- [Entries provided]:
☆ ☆ ☆ ☆ ☆
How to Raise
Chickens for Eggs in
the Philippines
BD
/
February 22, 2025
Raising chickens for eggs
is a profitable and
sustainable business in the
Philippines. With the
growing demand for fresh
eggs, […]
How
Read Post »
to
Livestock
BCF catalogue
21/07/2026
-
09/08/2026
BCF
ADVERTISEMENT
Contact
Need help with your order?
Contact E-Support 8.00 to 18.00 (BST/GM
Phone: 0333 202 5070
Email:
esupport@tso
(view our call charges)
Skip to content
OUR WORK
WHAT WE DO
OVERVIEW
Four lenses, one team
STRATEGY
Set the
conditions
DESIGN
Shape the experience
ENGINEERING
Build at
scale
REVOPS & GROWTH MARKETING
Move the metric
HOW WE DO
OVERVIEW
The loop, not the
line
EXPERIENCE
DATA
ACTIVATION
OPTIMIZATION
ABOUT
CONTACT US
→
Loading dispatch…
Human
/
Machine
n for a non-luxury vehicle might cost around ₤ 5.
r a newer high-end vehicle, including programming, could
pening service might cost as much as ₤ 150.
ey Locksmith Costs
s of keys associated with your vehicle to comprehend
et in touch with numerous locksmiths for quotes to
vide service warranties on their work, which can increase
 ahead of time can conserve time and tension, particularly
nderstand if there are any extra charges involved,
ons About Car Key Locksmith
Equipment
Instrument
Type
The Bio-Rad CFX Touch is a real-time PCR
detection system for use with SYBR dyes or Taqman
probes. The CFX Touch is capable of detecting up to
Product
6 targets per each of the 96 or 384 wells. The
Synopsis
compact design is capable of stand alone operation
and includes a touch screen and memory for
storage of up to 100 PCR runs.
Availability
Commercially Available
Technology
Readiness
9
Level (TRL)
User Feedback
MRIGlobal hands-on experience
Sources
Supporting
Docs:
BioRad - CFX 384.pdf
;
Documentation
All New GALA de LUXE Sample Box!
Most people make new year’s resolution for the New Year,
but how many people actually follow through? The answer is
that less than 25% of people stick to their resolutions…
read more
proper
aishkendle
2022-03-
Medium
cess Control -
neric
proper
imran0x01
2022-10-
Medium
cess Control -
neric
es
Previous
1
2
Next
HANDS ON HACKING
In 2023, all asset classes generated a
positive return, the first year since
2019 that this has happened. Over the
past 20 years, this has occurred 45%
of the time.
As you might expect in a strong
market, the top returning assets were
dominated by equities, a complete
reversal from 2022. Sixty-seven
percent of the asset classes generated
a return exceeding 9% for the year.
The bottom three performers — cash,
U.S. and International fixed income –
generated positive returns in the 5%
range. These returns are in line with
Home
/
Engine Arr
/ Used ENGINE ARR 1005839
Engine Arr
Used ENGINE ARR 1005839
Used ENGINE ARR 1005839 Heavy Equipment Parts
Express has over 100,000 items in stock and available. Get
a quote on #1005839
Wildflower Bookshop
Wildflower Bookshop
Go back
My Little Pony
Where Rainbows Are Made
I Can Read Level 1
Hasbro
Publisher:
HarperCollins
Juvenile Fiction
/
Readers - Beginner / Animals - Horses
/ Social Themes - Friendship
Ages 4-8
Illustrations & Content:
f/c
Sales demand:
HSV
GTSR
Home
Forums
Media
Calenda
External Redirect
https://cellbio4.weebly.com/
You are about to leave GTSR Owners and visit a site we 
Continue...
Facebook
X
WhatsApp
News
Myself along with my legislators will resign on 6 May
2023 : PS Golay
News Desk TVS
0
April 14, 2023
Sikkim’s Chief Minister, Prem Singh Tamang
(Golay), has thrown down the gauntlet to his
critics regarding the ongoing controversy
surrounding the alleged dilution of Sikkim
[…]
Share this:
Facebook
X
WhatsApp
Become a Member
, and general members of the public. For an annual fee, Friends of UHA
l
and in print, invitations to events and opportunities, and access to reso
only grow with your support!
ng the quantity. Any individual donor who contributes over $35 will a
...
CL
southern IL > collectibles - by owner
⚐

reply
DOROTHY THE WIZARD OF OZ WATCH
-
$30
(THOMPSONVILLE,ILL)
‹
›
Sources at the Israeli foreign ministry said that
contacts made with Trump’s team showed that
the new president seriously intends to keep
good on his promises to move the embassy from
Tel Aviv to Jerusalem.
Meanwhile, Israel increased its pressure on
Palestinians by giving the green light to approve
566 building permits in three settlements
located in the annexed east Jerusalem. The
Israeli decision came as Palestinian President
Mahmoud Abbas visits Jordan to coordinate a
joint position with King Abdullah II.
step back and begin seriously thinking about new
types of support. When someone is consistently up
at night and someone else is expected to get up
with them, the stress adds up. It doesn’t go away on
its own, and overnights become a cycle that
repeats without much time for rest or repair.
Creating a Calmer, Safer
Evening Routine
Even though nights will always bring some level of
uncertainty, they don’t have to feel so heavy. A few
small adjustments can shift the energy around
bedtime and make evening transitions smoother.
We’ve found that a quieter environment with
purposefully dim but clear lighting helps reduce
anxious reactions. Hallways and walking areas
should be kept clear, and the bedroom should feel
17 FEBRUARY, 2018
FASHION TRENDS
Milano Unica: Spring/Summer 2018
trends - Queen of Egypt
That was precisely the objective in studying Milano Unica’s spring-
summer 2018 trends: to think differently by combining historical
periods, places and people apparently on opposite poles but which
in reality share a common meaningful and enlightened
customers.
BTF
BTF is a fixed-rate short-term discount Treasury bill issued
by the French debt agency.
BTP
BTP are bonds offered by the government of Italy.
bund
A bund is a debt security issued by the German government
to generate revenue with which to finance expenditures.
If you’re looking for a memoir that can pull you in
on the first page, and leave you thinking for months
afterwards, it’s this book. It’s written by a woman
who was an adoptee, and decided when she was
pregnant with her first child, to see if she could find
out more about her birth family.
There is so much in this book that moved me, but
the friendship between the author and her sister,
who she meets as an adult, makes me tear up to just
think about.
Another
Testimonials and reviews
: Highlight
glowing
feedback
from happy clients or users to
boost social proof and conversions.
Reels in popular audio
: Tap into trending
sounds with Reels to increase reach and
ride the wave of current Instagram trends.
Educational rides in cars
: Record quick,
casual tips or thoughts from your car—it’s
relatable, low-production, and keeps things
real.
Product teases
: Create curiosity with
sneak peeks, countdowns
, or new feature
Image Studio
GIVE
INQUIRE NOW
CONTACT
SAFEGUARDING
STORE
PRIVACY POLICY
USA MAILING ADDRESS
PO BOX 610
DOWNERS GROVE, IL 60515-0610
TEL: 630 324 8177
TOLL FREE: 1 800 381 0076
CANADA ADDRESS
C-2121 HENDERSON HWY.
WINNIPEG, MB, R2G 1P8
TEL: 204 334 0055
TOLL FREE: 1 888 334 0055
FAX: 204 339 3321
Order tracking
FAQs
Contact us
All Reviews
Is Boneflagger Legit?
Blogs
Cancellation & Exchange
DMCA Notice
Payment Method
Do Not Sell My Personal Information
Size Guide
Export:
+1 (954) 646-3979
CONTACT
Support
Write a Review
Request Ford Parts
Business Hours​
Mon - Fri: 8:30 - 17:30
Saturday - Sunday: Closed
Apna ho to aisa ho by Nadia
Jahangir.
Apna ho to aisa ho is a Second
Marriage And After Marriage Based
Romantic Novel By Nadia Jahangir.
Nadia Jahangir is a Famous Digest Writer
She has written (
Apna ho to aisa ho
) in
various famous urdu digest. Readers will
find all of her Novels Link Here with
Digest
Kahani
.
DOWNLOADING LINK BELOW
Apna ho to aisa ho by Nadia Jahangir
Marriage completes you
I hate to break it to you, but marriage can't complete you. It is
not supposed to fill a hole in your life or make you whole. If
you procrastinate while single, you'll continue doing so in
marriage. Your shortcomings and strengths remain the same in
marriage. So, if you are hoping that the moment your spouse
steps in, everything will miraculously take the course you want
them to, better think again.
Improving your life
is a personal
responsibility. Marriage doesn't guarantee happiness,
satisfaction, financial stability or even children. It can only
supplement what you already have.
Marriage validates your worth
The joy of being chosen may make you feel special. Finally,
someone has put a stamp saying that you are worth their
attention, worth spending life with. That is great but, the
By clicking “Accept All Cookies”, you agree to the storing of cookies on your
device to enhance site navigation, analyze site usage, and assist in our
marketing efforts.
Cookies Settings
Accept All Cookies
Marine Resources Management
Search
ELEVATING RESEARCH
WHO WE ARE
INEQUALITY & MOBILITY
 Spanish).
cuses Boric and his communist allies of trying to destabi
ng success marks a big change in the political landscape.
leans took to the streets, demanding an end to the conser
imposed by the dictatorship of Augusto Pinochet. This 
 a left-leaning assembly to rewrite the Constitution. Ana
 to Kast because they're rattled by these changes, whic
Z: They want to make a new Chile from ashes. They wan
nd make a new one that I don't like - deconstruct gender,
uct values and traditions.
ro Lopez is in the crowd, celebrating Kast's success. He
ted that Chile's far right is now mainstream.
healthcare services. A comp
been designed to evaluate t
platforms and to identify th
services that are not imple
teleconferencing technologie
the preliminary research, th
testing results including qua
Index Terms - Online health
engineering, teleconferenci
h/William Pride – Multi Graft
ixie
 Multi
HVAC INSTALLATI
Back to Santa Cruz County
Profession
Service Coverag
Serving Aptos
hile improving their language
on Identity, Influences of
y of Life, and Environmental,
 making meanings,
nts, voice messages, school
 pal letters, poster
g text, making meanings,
☆ ☆ ☆ ☆ ☆
- [Assigned task]: The response should hold exactly the lines starting at the line with "Skip to content" and ending at the line with "a return exceeding 9% for the year.", and no other line of the material above.

- [Solution to this problem]:
Skip to content
OUR WORK
WHAT WE DO
OVERVIEW
Four lenses, one team
STRATEGY
Set the
conditions
DESIGN
Shape the experience
ENGINEERING
Build at
scale
REVOPS & GROWTH MARKETING
Move the metric
HOW WE DO
OVERVIEW
The loop, not the
line
EXPERIENCE
DATA
ACTIVATION
OPTIMIZATION
ABOUT
CONTACT US
→
Loading dispatch…
Human
/
Machine
n for a non-luxury vehicle might cost around ₤ 5.
r a newer high-end vehicle, including programming, could
pening service might cost as much as ₤ 150.
ey Locksmith Costs
s of keys associated with your vehicle to comprehend
et in touch with numerous locksmiths for quotes to
vide service warranties on their work, which can increase
 ahead of time can conserve time and tension, particularly
nderstand if there are any extra charges involved,
ons About Car Key Locksmith
Equipment
Instrument
Type
The Bio-Rad CFX Touch is a real-time PCR
detection system for use with SYBR dyes or Taqman
probes. The CFX Touch is capable of detecting up to
Product
6 targets per each of the 96 or 384 wells. The
Synopsis
compact design is capable of stand alone operation
and includes a touch screen and memory for
storage of up to 100 PCR runs.
Availability
Commercially Available
Technology
Readiness
9
Level (TRL)
User Feedback
MRIGlobal hands-on experience
Sources
Supporting
Docs:
BioRad - CFX 384.pdf
;
Documentation
All New GALA de LUXE Sample Box!
Most people make new year’s resolution for the New Year,
but how many people actually follow through? The answer is
that less than 25% of people stick to their resolutions…
read more
proper
aishkendle
2022-03-
Medium
cess Control -
neric
proper
imran0x01
2022-10-
Medium
cess Control -
neric
es
Previous
1
2
Next
HANDS ON HACKING
In 2023, all asset classes generated a
positive return, the first year since
2019 that this has happened. Over the
past 20 years, this has occurred 45%
of the time.
As you might expect in a strong
market, the top returning assets were
dominated by equities, a complete
reversal from 2022. Sixty-seven
percent of the asset classes generated
a return exceeding 9% for the year.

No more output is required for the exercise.